7. "Mind Playin' Tricks on Me"
The Geto Boys
We Can't Be Stopped
In 1991, in the eyes of then-young Hip-Hop America, rap was still a bicoastal game. Sure, Miami's 2 Live Crew had enjoyed a couple of hits, but those nasty party jams were mere novelty records.
The Dirty South had not yet begun to truly fight. "Mind Playin' Tricks on Me" would change all that. Not only would the song top the Billboard rap charts and crack the top 25 in pop, but it would also demonstrate that Southerners could rap about something other than sex.
Over a melancholy, insistent jazz guitar riff culled from "Hung Up on My Baby," an Isaac Hayes instrumental, the paranoid, borderline psychotic rhymes of Bushwick Bill, Willie D and Scarface set a new standard in true gangsta poetry. Often tabbed by national critics as one of the top rap songs ever, "Mind Playin' Tricks..." surfaces often in the work of other masters. The Notorious B.I.G. would nod to the song in the lyrics of his hit single "One More Chance," while Scarface's "I had a woman down with me..." lines bubble up in the effervescent mix behind Andre 3000 on OutKast's "She Lives in My Lap." — J.N.L.
6. "Turn On Your Love Light"
Here's the Man!!!
Joe Scott, Duke-Peacock's in-house conductor/arranger /music director, epitomized the word "sublime." There's never so much as a sixteenth-note out of place in his creations, and "Turn on Your Love Light" is a flawless example.
The up-tempo gospel-drenched rave-up erupts out of the blocks with a trumpet fanfare over drums and Teddy Reynolds's prominent piano riff; seconds later Wayne Bennett's electric guitar interlocks with Reynolds's keyboards and Bland comes swooping in with his alternately scratchy and silken baritone, singing blue words that don't jibe with the joyous abandon of the music: "Without a warnin', you broke my heart, you took it darlin' and you tore it apart."
At about the one-minute mark, all falls away save for the sanctified funky beats of not one but two drummers who pop and crash away as Bland, by now pleading, croons that he gets a little lonely in the middle of the night, and he needs you, darling, to make things all right. An impeccable sax solo leads into Bland's trademark "squall," and he roars, redeemed on the fade-out "I feel alright!" Rarely can two minutes, 40 seconds be better spent. — J.N.L.
5. "La Grange"
Marvin Zindler's passing this summer raises an interesting question about ZZ Top: If the flamboyant newsman's investigation hadn't led to infamous Fayette County brothel the Chicken Ranch's August 1973 closure, would "La Grange" have still appeared on the Lil' Ol' Band from Texas's 1974 album Tres Hombres?

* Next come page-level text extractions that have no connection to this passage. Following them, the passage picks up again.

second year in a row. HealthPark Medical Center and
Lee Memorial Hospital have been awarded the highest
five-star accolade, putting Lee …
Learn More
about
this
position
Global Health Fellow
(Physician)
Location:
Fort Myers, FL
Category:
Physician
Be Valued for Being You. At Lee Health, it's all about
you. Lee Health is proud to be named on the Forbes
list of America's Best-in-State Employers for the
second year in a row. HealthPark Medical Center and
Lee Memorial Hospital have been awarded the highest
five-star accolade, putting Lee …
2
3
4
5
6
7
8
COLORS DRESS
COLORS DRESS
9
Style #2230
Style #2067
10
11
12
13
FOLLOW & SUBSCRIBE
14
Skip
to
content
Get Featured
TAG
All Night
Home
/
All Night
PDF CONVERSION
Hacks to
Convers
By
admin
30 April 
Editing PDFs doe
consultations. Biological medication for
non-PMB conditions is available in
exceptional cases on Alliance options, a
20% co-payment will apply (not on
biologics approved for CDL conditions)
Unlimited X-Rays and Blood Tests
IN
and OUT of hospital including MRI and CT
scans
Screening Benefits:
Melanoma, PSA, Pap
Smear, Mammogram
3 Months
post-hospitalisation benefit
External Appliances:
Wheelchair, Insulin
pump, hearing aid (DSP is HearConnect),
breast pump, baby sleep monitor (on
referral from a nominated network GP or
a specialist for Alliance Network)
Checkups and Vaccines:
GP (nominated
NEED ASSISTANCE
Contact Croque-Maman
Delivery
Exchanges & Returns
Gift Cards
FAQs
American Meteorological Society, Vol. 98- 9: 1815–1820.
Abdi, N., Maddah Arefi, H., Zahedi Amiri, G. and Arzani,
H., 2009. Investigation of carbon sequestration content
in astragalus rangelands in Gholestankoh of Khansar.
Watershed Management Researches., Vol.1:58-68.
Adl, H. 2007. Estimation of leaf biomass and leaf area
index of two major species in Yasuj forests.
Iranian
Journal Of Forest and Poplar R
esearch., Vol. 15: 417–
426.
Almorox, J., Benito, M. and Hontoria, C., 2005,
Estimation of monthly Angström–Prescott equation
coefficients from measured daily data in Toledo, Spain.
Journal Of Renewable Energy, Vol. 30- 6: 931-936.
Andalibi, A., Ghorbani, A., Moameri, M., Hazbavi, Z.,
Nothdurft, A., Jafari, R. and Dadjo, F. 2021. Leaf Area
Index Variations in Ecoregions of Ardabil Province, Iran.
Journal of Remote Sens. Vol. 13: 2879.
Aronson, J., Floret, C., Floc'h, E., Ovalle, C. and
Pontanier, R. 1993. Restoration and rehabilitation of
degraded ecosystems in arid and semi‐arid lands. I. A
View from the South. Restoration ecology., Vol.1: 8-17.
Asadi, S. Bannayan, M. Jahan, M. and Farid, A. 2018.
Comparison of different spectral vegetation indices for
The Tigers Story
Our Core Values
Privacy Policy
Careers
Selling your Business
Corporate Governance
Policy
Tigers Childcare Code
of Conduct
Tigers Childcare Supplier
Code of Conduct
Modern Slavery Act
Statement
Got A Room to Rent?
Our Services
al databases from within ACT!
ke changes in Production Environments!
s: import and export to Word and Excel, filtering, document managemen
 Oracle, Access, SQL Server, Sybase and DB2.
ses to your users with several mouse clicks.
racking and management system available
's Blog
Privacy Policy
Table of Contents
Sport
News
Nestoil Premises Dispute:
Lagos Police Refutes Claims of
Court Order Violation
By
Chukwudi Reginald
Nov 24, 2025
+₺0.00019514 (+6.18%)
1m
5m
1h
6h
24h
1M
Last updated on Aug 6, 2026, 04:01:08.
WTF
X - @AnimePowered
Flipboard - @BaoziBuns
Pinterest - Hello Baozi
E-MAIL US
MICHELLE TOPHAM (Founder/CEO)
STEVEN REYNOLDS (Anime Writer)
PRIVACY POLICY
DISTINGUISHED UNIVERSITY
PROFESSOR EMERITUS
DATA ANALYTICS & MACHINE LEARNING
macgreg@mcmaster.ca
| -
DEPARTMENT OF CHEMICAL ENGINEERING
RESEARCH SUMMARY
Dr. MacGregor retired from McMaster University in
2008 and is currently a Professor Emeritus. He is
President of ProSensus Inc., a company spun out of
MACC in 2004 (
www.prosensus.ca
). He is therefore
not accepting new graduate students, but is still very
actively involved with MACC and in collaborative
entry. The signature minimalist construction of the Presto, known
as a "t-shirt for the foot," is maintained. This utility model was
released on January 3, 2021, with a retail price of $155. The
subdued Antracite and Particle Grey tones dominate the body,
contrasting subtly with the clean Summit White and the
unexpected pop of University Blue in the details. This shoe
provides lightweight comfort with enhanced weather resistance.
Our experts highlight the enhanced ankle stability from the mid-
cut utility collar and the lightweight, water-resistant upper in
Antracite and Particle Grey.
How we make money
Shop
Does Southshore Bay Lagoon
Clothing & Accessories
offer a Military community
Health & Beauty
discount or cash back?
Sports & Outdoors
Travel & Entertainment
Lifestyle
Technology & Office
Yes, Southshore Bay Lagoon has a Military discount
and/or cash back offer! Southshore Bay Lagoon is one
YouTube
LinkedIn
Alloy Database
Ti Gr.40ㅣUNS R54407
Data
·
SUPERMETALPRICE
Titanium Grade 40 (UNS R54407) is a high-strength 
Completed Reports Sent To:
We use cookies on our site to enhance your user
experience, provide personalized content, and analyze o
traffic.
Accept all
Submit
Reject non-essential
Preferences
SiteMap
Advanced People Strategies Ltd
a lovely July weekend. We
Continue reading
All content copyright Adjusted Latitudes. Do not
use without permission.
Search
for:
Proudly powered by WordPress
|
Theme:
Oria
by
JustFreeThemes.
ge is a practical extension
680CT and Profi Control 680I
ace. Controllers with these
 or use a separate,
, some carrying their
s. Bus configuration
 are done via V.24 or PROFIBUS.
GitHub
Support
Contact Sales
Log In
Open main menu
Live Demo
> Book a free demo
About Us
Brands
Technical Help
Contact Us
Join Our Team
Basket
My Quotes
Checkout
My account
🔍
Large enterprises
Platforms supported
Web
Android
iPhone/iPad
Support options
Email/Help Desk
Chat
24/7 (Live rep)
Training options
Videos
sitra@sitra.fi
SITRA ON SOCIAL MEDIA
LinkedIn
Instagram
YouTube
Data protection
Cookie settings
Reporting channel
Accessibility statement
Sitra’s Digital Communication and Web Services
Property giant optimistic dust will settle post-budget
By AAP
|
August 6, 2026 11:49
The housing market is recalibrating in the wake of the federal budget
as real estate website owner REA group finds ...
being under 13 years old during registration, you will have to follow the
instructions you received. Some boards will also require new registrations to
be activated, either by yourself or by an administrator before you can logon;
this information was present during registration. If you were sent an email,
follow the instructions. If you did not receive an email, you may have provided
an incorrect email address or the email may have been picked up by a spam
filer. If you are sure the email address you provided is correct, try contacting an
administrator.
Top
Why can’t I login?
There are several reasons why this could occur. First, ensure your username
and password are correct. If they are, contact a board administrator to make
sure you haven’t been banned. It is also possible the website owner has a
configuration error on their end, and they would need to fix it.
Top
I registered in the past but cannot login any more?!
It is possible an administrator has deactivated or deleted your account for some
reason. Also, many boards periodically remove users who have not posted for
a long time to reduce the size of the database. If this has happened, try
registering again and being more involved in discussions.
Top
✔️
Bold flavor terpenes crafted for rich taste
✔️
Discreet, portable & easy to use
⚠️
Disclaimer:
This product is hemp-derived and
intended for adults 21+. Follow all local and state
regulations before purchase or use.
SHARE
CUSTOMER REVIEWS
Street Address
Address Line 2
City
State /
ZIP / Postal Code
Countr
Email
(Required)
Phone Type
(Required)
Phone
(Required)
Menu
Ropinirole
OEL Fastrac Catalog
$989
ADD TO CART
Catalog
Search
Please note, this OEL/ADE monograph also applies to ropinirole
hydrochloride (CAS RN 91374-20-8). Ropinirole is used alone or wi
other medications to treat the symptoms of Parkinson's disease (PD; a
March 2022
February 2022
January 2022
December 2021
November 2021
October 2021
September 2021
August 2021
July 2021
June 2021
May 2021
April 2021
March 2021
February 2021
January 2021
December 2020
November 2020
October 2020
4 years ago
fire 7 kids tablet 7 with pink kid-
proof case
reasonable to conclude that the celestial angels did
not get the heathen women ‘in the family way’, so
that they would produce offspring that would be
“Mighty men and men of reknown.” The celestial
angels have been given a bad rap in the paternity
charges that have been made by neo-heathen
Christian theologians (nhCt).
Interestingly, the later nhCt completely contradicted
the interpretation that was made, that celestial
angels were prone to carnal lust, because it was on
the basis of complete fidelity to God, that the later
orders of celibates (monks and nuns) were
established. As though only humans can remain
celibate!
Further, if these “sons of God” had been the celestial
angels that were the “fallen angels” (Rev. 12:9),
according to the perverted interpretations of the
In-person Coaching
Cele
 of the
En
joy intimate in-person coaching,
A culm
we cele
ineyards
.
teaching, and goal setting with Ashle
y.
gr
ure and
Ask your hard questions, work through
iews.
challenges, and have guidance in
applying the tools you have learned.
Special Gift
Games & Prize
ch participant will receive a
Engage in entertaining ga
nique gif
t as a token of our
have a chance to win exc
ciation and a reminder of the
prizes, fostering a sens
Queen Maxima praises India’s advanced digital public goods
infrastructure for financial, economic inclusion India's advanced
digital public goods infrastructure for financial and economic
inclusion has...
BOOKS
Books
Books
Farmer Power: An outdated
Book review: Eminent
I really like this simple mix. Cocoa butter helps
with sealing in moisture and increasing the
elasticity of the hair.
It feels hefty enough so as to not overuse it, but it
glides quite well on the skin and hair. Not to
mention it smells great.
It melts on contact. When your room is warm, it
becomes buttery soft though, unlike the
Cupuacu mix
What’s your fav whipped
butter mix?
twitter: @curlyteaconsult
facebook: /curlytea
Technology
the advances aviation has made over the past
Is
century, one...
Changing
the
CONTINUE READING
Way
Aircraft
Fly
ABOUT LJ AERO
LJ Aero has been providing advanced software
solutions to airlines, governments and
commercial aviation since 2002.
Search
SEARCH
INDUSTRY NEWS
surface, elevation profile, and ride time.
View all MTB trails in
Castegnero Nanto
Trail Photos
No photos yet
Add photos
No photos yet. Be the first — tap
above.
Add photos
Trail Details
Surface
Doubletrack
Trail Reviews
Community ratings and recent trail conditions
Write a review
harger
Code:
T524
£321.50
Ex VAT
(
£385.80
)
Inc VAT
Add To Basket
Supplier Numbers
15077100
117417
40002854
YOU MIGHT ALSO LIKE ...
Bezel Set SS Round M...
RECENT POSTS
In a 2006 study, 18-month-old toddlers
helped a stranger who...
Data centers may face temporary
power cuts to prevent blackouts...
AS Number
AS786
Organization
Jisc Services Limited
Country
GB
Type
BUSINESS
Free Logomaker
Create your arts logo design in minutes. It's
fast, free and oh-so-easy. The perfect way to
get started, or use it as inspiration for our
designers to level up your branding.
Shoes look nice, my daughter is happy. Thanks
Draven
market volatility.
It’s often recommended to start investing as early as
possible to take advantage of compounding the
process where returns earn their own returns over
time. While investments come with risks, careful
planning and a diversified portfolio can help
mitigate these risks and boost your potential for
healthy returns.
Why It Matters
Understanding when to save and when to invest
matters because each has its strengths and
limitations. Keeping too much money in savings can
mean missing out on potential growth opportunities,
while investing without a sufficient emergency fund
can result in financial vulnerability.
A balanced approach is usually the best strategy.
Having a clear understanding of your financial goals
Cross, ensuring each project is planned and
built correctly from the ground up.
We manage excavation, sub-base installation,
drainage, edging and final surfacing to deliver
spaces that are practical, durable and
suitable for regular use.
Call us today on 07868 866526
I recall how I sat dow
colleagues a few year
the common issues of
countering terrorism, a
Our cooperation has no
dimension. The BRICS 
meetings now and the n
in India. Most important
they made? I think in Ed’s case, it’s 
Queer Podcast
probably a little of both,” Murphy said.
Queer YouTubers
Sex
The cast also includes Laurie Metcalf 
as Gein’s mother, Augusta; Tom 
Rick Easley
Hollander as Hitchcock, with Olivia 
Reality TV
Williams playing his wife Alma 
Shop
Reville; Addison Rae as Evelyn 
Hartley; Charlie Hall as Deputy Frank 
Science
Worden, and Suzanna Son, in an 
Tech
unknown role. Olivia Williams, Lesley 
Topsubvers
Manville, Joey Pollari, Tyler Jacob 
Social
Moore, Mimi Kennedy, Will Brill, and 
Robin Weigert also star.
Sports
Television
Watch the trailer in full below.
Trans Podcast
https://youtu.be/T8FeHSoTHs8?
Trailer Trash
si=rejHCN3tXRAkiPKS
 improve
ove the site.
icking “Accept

Maybe, even probably, not. And then what? No Worldwide Texas tour... no Degüello... no "Legs" video? Though other Tres Hombres songs are better — "Beer Drinkers and Hell Raisers" rocks harder, and "Waitin' for the Bus/Jesus Just Left Chicago" is a better blues — "La Grange" was the first domino to fall, the song that made ZZ Top's bones, so to speak. It quickly became a staple of the emerging FM radio format known as Album-Oriented Rock and reclaimed the blues for American rock bands when Brits like Eric Clapton, Led Zeppelin and the Rolling Stones had all but stolen them away. Said to be lifted wholesale from John Lee Hooker's "Boogie Chillun," "La Grange" is in fact unique to ZZ Top, if only for the trio's vacuum tightness and Billy Gibbons's leering vocals. Honestly, it can be worked up by reasonably talented musicians in a couple of hours — which some band out there is probably, hopefully, doing this very moment. — C.G.